In general many drugs cause the liver to have to do extra work and put stress on it.
I suppose that’s reasonable, though i will point out that this is a fully-general argument against taking any drugs long-term at all.
Yes, you should generally minimize the amount of drugs you take long-term.
I suppose. But it’s also true that you should minimize the number of debilitating medical conditions you’re suffering from long-term.

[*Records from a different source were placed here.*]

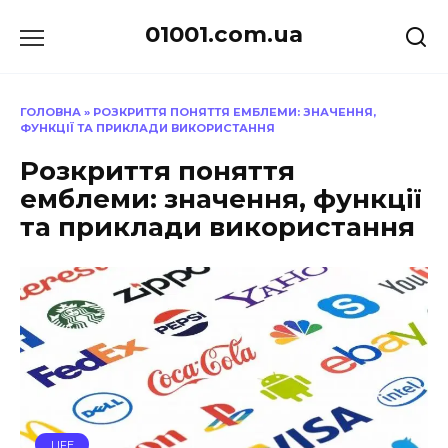
Перейти
01001.com.ua
до
вмісту
ГОЛОВНА
»
РОЗКРИТТЯ ПОНЯТТЯ ЕМБЛЕМИ: ЗНАЧЕННЯ,
ФУНКЦІЇ ТА ПРИКЛАДИ ВИКОРИСТАННЯ
Розкриття поняття
емблеми: значення, функції
та приклади використання
LIFE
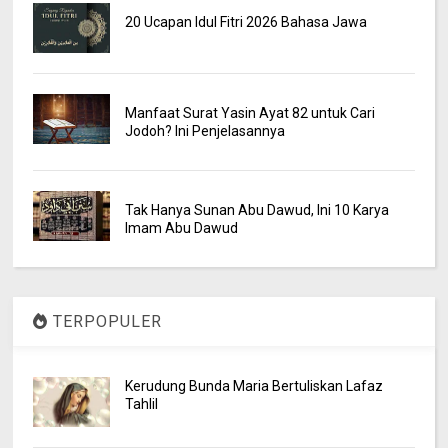
20 Ucapan Idul Fitri 2026 Bahasa Jawa
Manfaat Surat Yasin Ayat 82 untuk Cari
Jodoh? Ini Penjelasannya
Tak Hanya Sunan Abu Dawud, Ini 10 Karya
Imam Abu Dawud
TERPOPULER
Kerudung Bunda Maria Bertuliskan Lafaz
Tahlil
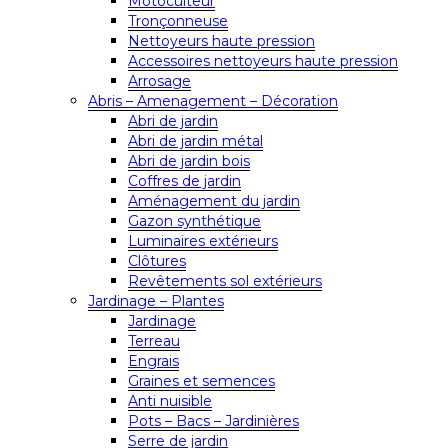
Motoculteur
Tronçonneuse
Nettoyeurs haute pression
Accessoires nettoyeurs haute pression
Arrosage
Abris – Amenagement – Décoration
Abri de jardin
Abri de jardin métal
Abri de jardin bois
Coffres de jardin
Aménagement du jardin
Gazon synthétique
Luminaires extérieurs
Clôtures
Revêtements sol extérieurs
Jardinage – Plantes
Jardinage
Terreau
Engrais
Graines et semences
Anti nuisible
Pots – Bacs – Jardinières
Serre de jardin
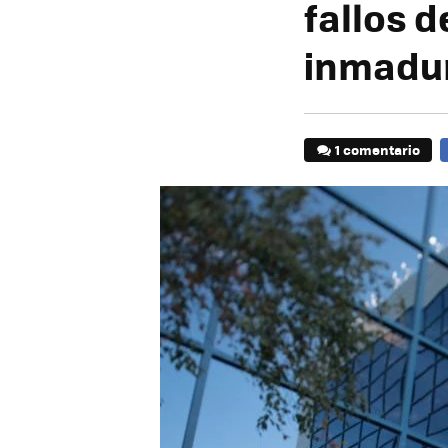
fallos 
inmadu
1 comentario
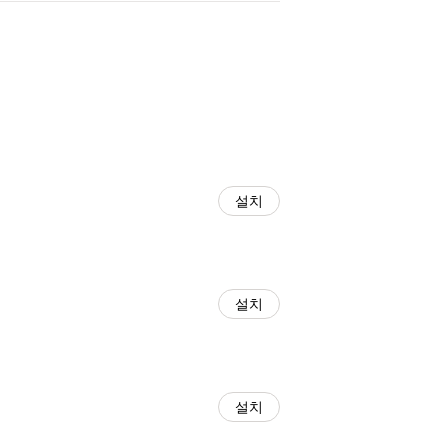
설치
설치
설치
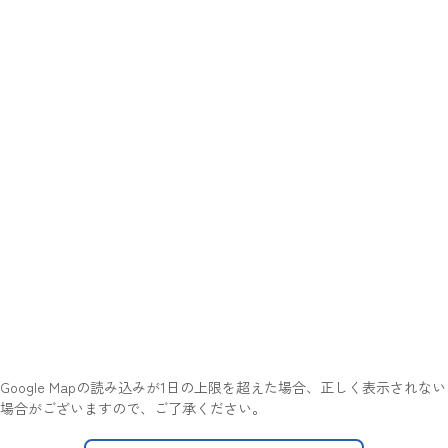
Google Mapの読み込みが1日の上限を超えた場合、正しく表示されない
場合がございますので、ご了承ください。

Which brings us back to the thing where we end up having to choose between a chronic condition which is heavily correlated with a whole bunch of secondary health problems and reduced life expectancy, and being on a drug from which we have not (yet) observed long-term ill effects.
The back-of-the-envelope life expectancy calculations were mostly just there to point out that under most plausible assumptions, the risk/benefit calculations seem lopsided to the point where it shouldn’t be a terribly difficult decision.
This conversation has basically recapitulated most of the ideas that lead to the antagonist pleiotropy hypothesis, except over “conscious lifelong health interventions” instead of over “blind mutations retained by natural selection”.
Short term wins often have long term costs.
As clever hack piles on top of clever hacks, the combinatorial explosion of possible interactions goes up pretty fast.
Once wins of this sort pile up, your functional planning horizon shortens. At some point you just say “X will almost certainly get me before the bad parts of Y gets me” and you do Y anyway? But eventually the house of cards topples over.
If your lifelong health meta-strategy is aimed at still being able to ski when you’re 85, you probably want to minimize pills in general? Find tiny repeatable actions with numerous positive effects that fit into a weekly routine in a way that adapts to a variety of contexts and have many positive effects and stick the adherence? Green veggies? Walk a mile every day? And so on?
If you’re overweight and 51 and smoke and are pre-diabetic and walking gives you back pain and you’d still prefer to die in ~12 years of a new thing rather than in ~4 years from the thing your doctor recently mentioned… sure… try some pills maybe? Or maybe bariatric surgery? Lots of stuff works locally in the short run, and the long term, in general, often can’t be touched without running into a morass of interlinked complexity.
This is an interesting argument! I certainly acknowledge that if you can become non-obese via purely dietary means, that is best.
I wonder whether your analogy holds in the circumstance where dietary means have been attempted and failed, as often happens judging by the truly staggering number of posts online on this very topic—whether becoming non-obese via medication constitutes a short-term win outweighed by long-term detriments, and whether the effects of the pills turn out to be more harmful than the original obesity it was meant to treat.
But it’s not totally clear to me that you have attempted to make an affirmative case for this being true, as opposed to suggesting it as a pure hypothetical.